Avoiding lengthy exposition, writer/director Christopher Nolan’s “Dunkirk” is a movie where actions speak louder than words. In putting the audience right into the situations that unfolded during Britain’s daring rescue of 330,000 soldiers from Dunkirk, France’s shoreline in World War II without a lot of dialogue to dull the sensation, Nolan’s film is very much a “director’s movie”- a visceral experience that puts you alongside the protagonists as the events play out. In feeling like you are there, Nolan slowly tightens the tension by placing you squarely into the thick of things as the battle’s inherent danger develops.
In May of 1940, allied soldiers from Britain and France found themselves pushed to the shores of the city of Dunkirk, France by advancing German troops. With leaflets dropped by the Germans taunting them of their being surrounded and to surrender, British troops found themselves stranded at the beaches of Dunkirk and were mockingly made to look at the nearness of their homeland just 26 miles across the English Channel. As Dunkirk’s shoreline made larger British transport ships unable to get close enough to quickly remove the thousands of soldiers from the beachfront, the scarcity of available ships and the slow process of rescuing the remaining soldiers made for an arduous process- with home just out of reach, the English were forced to watch and wait for rescue as German planes sporadically rounded the shore to bomb the beleaguered fighters and extinguish their escape plan.
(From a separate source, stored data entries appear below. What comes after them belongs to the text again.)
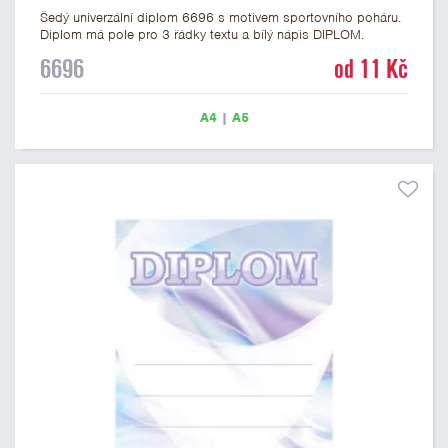
Šedý univerzální diplom 6696 s motivem sportovního poháru.
Diplom má pole pro 3 řádky textu a bílý nápis DIPLOM.
Univerzální diplom 6696 máme ve formátu A4 a A5. Tento
6696
od 11 Kč
univerzální diplom je vhodný pro většinu soutěží, ke kterým by
se jako ocenění hodil zobrazený sportovní pohár. Papírový
diplom s univerzálním motivem sportovního poháru má
A4
|
A5
gramáž 250 g/m2.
One of these soldiers is Tommy (Fionn Whitehead), whom Nolan chooses as the character we run alongside as he makes his way toward the beachfront. Running through the war-torn streets of Dunkirk to reach the shore, Tommy aids another soldier named Gibson (Aneurin Barnard) in burying the body of a fallen comrade before the two try to secure their own passage over the Channel by scrambling toward a ship carrying wounded soldiers back to England. However, the Germans have other ideas; the staggered time in the British evacuation plan gives them an opportunity to finish their job of genocide.
The highlights in “Dunkirk” come from its quiet. In ‘keeping calm and carrying on,’ we are lulled into watching the purposeful progress of the British as they forge to free their troops by land, sea and air: on land, British Commander Bolton (Kenneth Branaugh) oversees the ships’ arrivals and departures from shore; in the air, English pilot Farrier (Tom Hardy) looks to liquidate advancing Nazi planes; by sea, Mr. Dawson (Mark Rylance) steers his small fishing boat from England to cross the Channel and aid the allies’ return. Just when things quietly begin to right themselves and rescue plans move silently toward being solved, we’re jarred by surprise jolts of sound from unexpected German attacks. In “Dunkirk’s” best moments, Nolan seamlessly transports us between each of these angles- one view from land, sea or air looking toward another in same-time scenarios that allow us to become more enveloped in Nolan’s slowly-tightening chaotic micro chasm. The intimacy that Nolan delivers in “Dunkirk” is what’s most impressive- while this could have been sprawled across the canvas of a large-scale epic, Nolan smartly places the audience in small-scale scenarios for stronger effect.
While Oscar will certainly call for “Dunkirk” when nominations come out next year, it’s in Nolan’s skillful direction of intimate first-hand views amidst the chaos from various vantage points that should hold sway: they’re the likes of which I haven’t seen since Spielberg put us alongside the prisoners in “Schindler’s List’s” showers or the soldiers during “Saving Private Ryan’s” Normandy Beach bombings. Add to it the most stunning war sound effects I’ve heard since “Apocalypse Now” and a score from Hans Zimmer that sets the tone for “Dunkirk’s” pressurized race against time against approaching imminent danger (like John Williams’ score for “Jaws”) and you’ve got some of the best cinematic work you’ll see this year (of course, each of the films I’ve referenced are Oscar winners in their respective categories so you know where I’m leaning).
In capturing the chaos at Dunkirk that concluded with Winston Churchill calling its resolution a “miracle,” Christopher Nolan has created his own cinematic miracle. By displaying the resiliency and resourcefulness of the human spirit, “Dunkirk” is a knockout that stands as a testament to heroism in the most harrowing of times.